### EXERCISE
Nothing but the lines from the one containing "Database delle località a" through the one containing "é d'opter pour", both included, should be given again, each exactly as written below.

Items listed in a dataset
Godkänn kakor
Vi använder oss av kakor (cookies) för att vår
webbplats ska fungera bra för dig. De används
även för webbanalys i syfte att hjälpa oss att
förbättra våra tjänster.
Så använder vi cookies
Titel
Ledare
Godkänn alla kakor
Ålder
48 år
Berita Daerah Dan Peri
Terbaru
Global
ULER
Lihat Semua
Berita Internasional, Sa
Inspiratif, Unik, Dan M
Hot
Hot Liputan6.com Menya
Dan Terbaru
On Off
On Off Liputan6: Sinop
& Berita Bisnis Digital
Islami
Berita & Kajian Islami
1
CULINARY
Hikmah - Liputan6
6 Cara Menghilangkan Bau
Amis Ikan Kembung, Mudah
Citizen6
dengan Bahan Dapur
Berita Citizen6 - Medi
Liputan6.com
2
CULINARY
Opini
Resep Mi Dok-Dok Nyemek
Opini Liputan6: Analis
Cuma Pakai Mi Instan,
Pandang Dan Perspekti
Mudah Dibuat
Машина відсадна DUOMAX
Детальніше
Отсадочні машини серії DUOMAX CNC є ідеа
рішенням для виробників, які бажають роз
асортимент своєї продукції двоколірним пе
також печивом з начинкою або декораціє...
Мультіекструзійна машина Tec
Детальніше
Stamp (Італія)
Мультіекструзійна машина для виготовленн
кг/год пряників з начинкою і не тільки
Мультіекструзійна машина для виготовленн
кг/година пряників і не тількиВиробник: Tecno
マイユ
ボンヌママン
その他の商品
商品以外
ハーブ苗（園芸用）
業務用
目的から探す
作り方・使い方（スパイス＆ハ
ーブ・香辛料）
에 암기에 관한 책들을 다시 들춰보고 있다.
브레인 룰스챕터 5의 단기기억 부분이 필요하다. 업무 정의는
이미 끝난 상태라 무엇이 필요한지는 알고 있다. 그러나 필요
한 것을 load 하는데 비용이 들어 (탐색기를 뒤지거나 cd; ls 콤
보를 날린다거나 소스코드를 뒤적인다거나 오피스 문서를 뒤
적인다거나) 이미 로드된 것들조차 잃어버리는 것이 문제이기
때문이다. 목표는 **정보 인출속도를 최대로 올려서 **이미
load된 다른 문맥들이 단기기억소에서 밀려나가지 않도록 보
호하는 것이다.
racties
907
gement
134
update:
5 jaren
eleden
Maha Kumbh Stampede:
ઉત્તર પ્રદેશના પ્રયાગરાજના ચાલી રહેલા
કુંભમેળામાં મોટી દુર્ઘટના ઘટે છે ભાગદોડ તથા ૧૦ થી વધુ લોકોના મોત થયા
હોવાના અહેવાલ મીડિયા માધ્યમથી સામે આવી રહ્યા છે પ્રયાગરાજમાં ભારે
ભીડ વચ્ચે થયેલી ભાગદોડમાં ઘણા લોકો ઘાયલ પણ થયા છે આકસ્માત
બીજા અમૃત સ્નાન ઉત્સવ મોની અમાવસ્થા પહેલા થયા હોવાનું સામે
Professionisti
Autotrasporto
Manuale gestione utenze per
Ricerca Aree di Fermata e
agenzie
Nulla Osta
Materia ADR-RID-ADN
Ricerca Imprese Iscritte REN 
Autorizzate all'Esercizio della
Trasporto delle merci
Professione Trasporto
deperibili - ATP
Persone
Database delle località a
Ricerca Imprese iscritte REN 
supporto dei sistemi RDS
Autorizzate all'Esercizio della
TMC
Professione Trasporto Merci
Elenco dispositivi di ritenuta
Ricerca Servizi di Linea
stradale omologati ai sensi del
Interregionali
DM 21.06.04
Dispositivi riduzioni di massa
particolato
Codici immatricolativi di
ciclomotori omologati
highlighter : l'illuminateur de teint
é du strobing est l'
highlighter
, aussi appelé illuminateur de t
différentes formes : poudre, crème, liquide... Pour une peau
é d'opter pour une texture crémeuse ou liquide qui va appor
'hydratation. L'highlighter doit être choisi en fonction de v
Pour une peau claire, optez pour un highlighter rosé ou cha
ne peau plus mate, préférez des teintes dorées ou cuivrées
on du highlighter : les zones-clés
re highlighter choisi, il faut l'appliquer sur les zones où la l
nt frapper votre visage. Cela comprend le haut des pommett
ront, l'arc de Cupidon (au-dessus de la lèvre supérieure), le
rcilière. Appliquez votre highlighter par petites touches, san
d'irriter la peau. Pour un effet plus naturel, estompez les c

### FINISHED TASK
Database delle località a
Ricerca Imprese iscritte REN 
supporto dei sistemi RDS
Autorizzate all'Esercizio della
TMC
Professione Trasporto Merci
Elenco dispositivi di ritenuta
Ricerca Servizi di Linea
stradale omologati ai sensi del
Interregionali
DM 21.06.04
Dispositivi riduzioni di massa
particolato
Codici immatricolativi di
ciclomotori omologati
highlighter : l'illuminateur de teint
é du strobing est l'
highlighter
, aussi appelé illuminateur de t
différentes formes : poudre, crème, liquide... Pour une peau
é d'opter pour une texture crémeuse ou liquide qui va appor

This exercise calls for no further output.